The Globe & Mail has an interesting article on the Indian National Archives’s collection of Persian-language documents from the Mughal empire. After twenty-five years, the archives are nearly done cataloging the 137,000 documents of the Inayat Jang collection only to find that they are without scholars on staff to translate and interpret them.
Stephanie Nolen sets this up as a story of elegiac decline—the head archivist, Dr. Irfann, learned Persian as a child but his son speaks and studies in English—but, to be blunt, that’s a red herring. When it comes to preserving the past, the question is one of priorities not ancestry.
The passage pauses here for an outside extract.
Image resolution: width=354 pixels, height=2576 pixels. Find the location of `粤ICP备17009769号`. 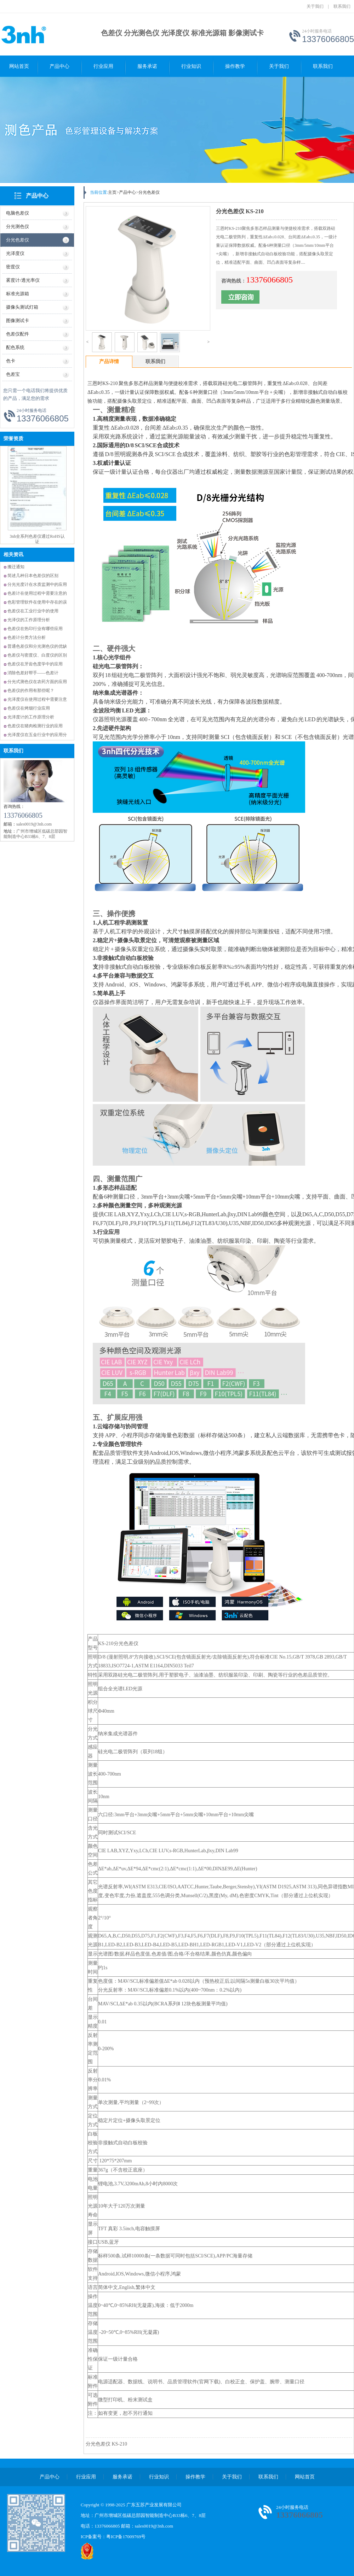 粤ICP备17009769号 is located at coordinates (125, 2536).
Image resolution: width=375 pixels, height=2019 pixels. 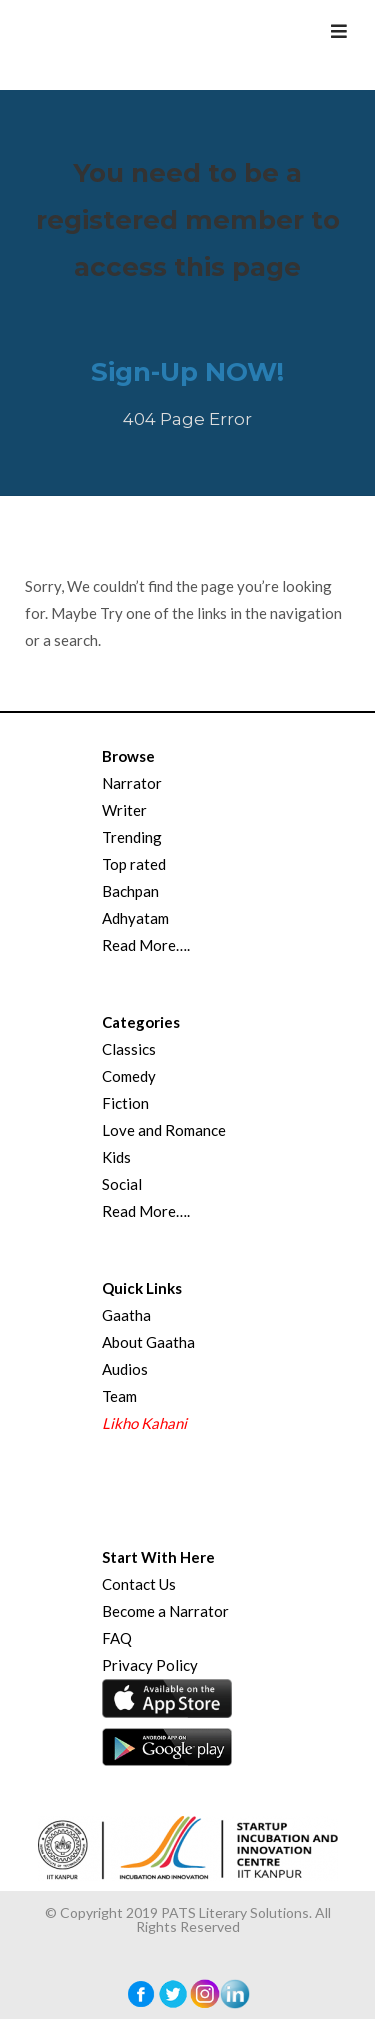 What do you see at coordinates (146, 945) in the screenshot?
I see `Read More….` at bounding box center [146, 945].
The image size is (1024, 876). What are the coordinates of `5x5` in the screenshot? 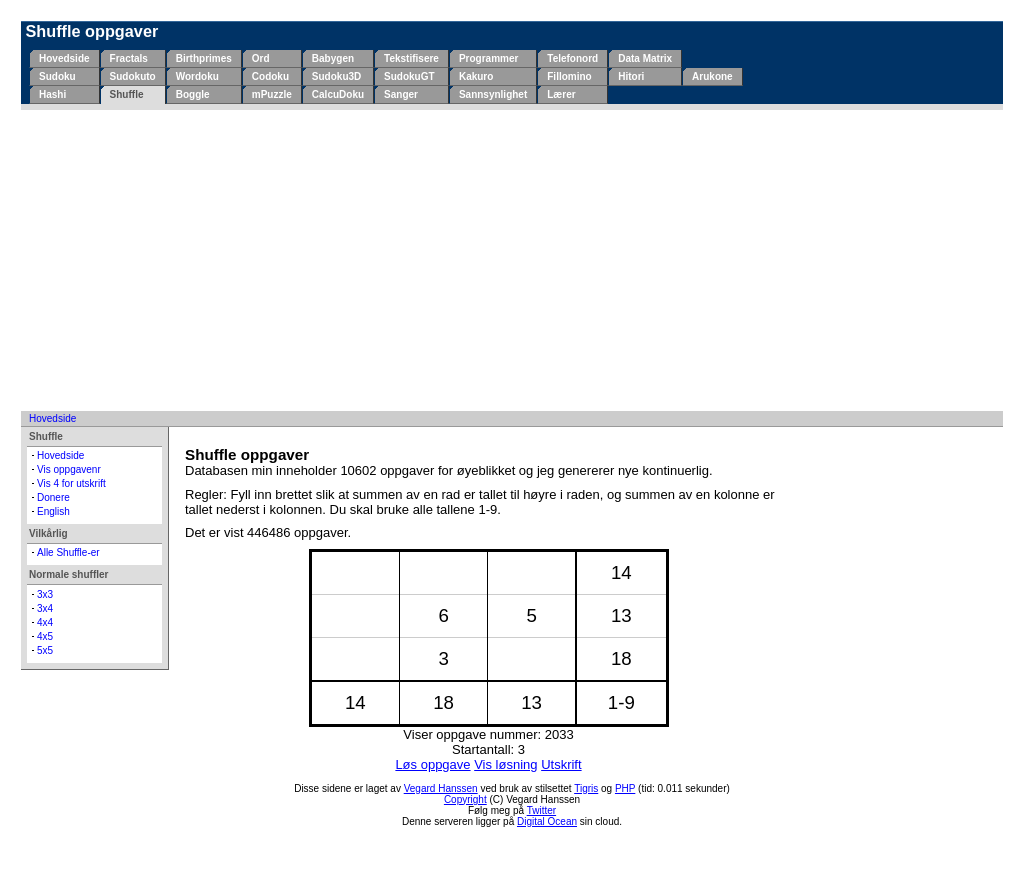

The study of old, specialized is known as paleography, and it isn’t easy. Nor is learning the archaic form of any language. Yes, Dr. Irfann studied Persian in school, but he also took adoctorate in medieval Persian.
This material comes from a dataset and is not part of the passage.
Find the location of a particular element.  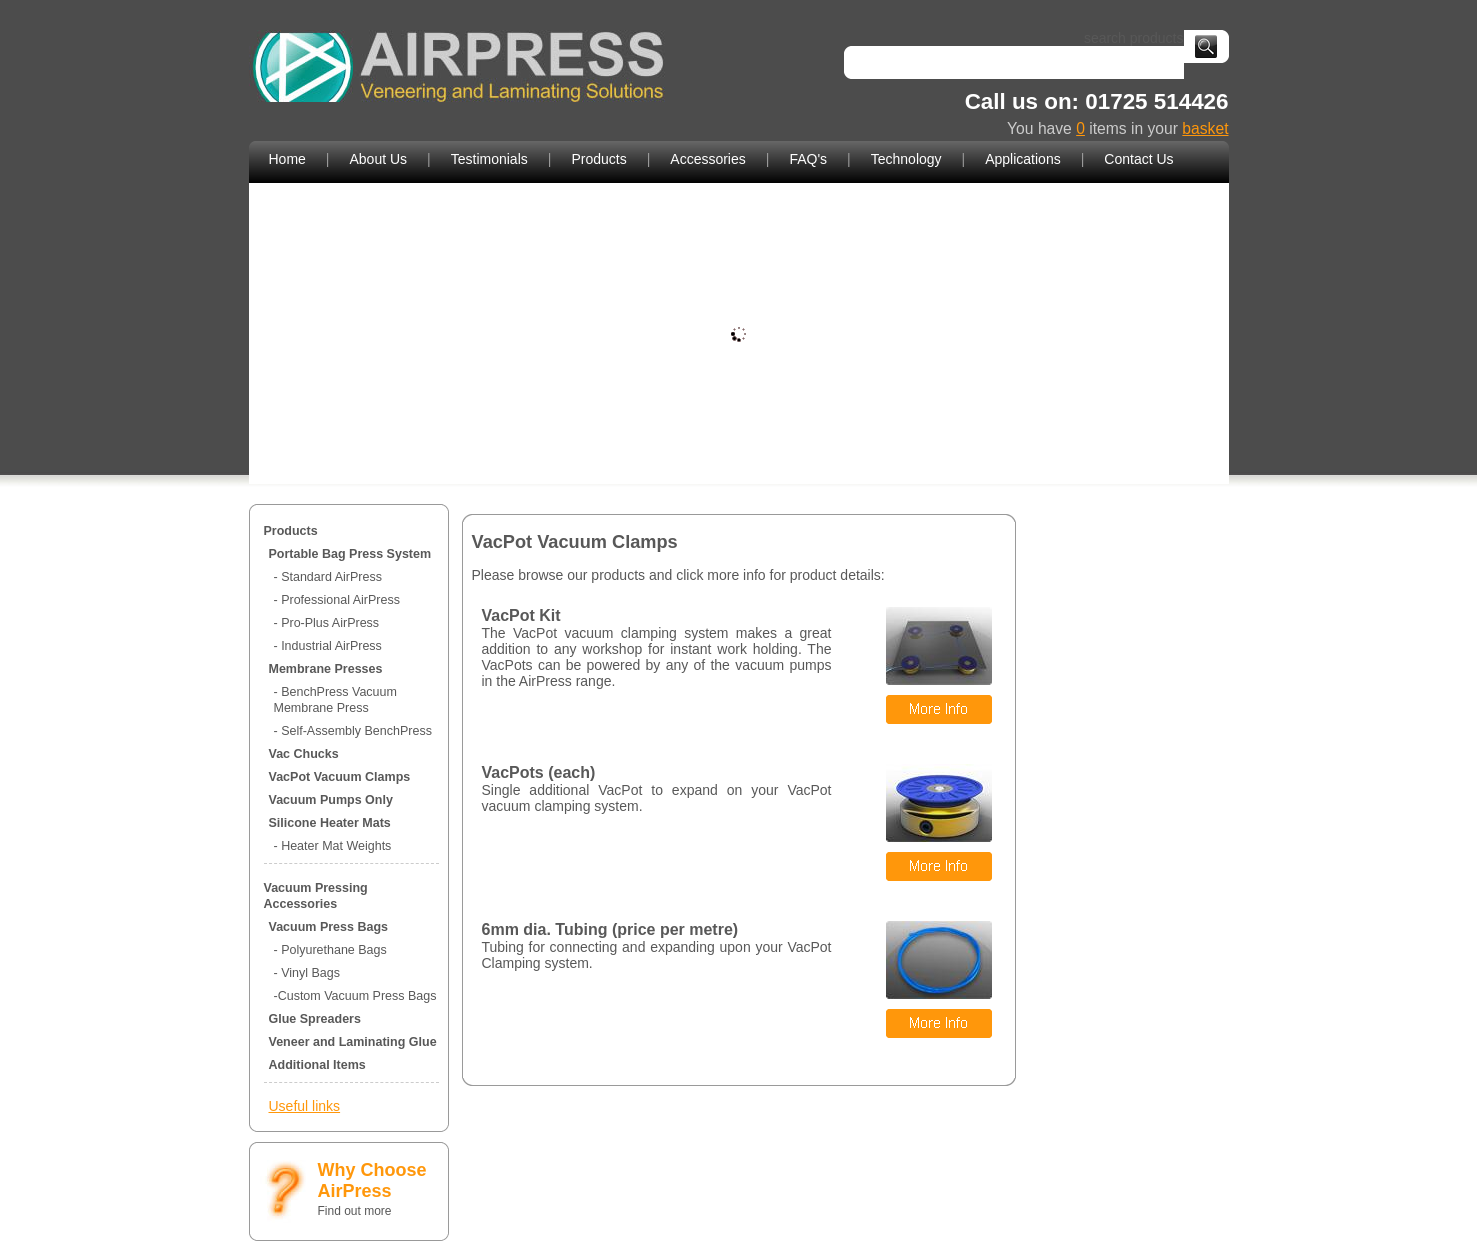 6mm dia. Tubing (price per metre) is located at coordinates (610, 929).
Access to that sort of higher education is dwindling, though this ends up beyond the scope of Nolan’s article. King’s College London eliminated the last permanent chair in paleography anywhere in the UK in 2010 right after a government cut to university funding (though they’ve since hired a professor of paleography to work in the history department). In the United States, the study of rare foreign languages is supported by Title VI funding, which was cut by 46% in the 2011 budget.
The fact that Dr. Irfann can’t find anyone to replace him has very little to do with any sort of dying out of knowledge—this isn’t a “dying script.” It’s a dead one that requires deliberate life support if it isn’t to be lost. And you can make far more money in almost any business than as a historian or archivist.
The hard truth behind the Inayat Jang collection is the same as the truth behind the digitization of Queen Victoria’s journals and hundreds of other decisions about heritage resources: people refuse to pay to preserve their cultural heritage, then seem surprised when that same heritage ends up unavailable some time down the road. It’s too bad that the Globe didn’t connect the dots.